Ford Motors to install 13.5mwp solar system at its Pretoria plant

SOUTH AFRICAFord Motor Company of Southern Africa (FMCSA), the subsidiary of the American manufacturer Ford has announced a plan to ensure its autonomy in electricity supply and to green in its production in South Africa by 2024.

The company intends to equip its assembly plant in Pretoria with a 13.5 MWp solar system.

The solar carport will be built by off-grid supplier SolarAfrica, an off-grid supplier based in Irene in the Gauteng province of South Africa.

While the public utility Eskom is multiplying initiatives to improve the quality of its electricity network, Ford Motor Company of Southern Africa (FMCSA) wants to become more energy self-sufficient.

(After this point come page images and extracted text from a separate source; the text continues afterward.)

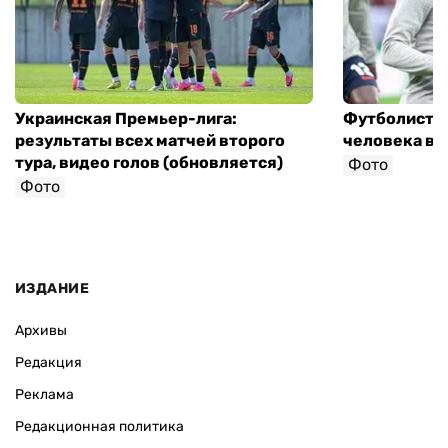
Украинская Премьер-лига:
Футболист с
результаты всех матчей второго
человека в 
тура, видео голов (обновляется)
Фото
Фото
ИЗДАНИЕ
Архивы
Редакция
Реклама
Редакционная политика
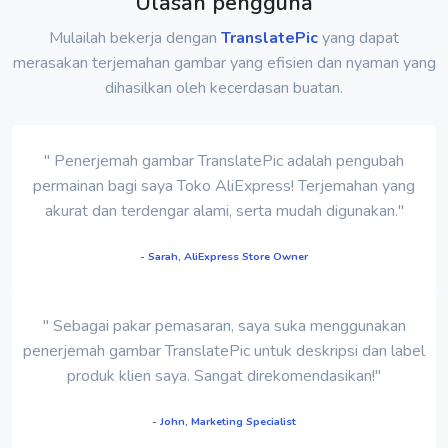
Ulasan pengguna
Mulailah bekerja dengan
TranslatePic
yang dapat
merasakan terjemahan gambar yang efisien dan nyaman yang
dihasilkan oleh kecerdasan buatan.
" Penerjemah gambar TranslatePic adalah pengubah
permainan bagi saya Toko AliExpress! Terjemahan yang
akurat dan terdengar alami, serta mudah digunakan."
- Sarah, AliExpress Store Owner
" Sebagai pakar pemasaran, saya suka menggunakan
penerjemah gambar TranslatePic untuk deskripsi dan label
produk klien saya. Sangat direkomendasikan!"
- John, Marketing Specialist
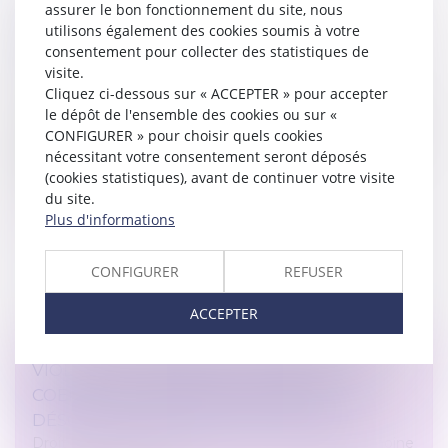
assurer le bon fonctionnement du site, nous
DE TRAVAIL : JUSQU'OÙ VA LA
utilisons également des cookies soumis à votre
RENONCIATION DU SALARIÉ ?
consentement pour collecter des statistiques de
Droit du travail - Salariés
/
Relation individuelles au
visite.
travail
Cliquez ci-dessous sur « ACCEPTER » pour accepter
le dépôt de l'ensemble des cookies ou sur «
La transaction est un mode de règlement des litiges
CONFIGURER » pour choisir quels cookies
qui permet aux parties de mettre fin à un contentieux
nécessitant votre consentement seront déposés
en échange de concessions réciproques, mais ce
(cookies statistiques), avant de continuer votre visite
mécanisme ne peut toutef...
du site.
Plus d'informations
Lire la suite
CONFIGURER
REFUSER
ACCEPTER
VIOLENCE CONJUGALE : LE CONTRÔLE
COERCITIF, UN CRIME DE LIBERTÉ
DÉSORMAIS DANS LE DROIT FRANÇAIS
Droit de la famille, des personnes et de leur patrimoine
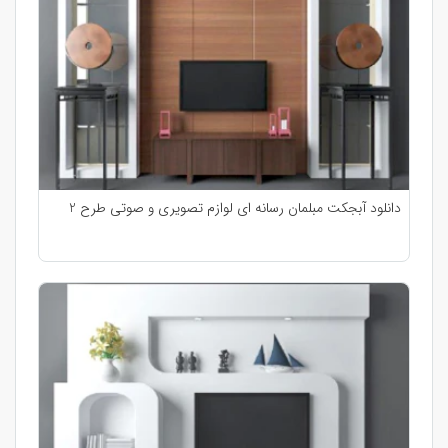
دانلود آبجکت مبلمان رسانه ای لوازم تصویری و صوتی طرح 2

Dubbed “Project Blue Oval”, between now and 2024, the project will enable the South African branch of the company to disconnect its Silverton factory in Pretoria from the South African national electricity network.

As part of this initiative, the car manufacturer will equip its car assembly plant in Pretoria with a 13.5 MWp photovoltaic solar system.

It will be a carport covering the station air of 4,100 vehicles.

The system, which will consist of 31,000 solar panels, will require an investment of US$88 million but the installation will only be able to provide 30 % of the annual electricity needs of the Silverton factory hence the need to find other sources of electricity supply.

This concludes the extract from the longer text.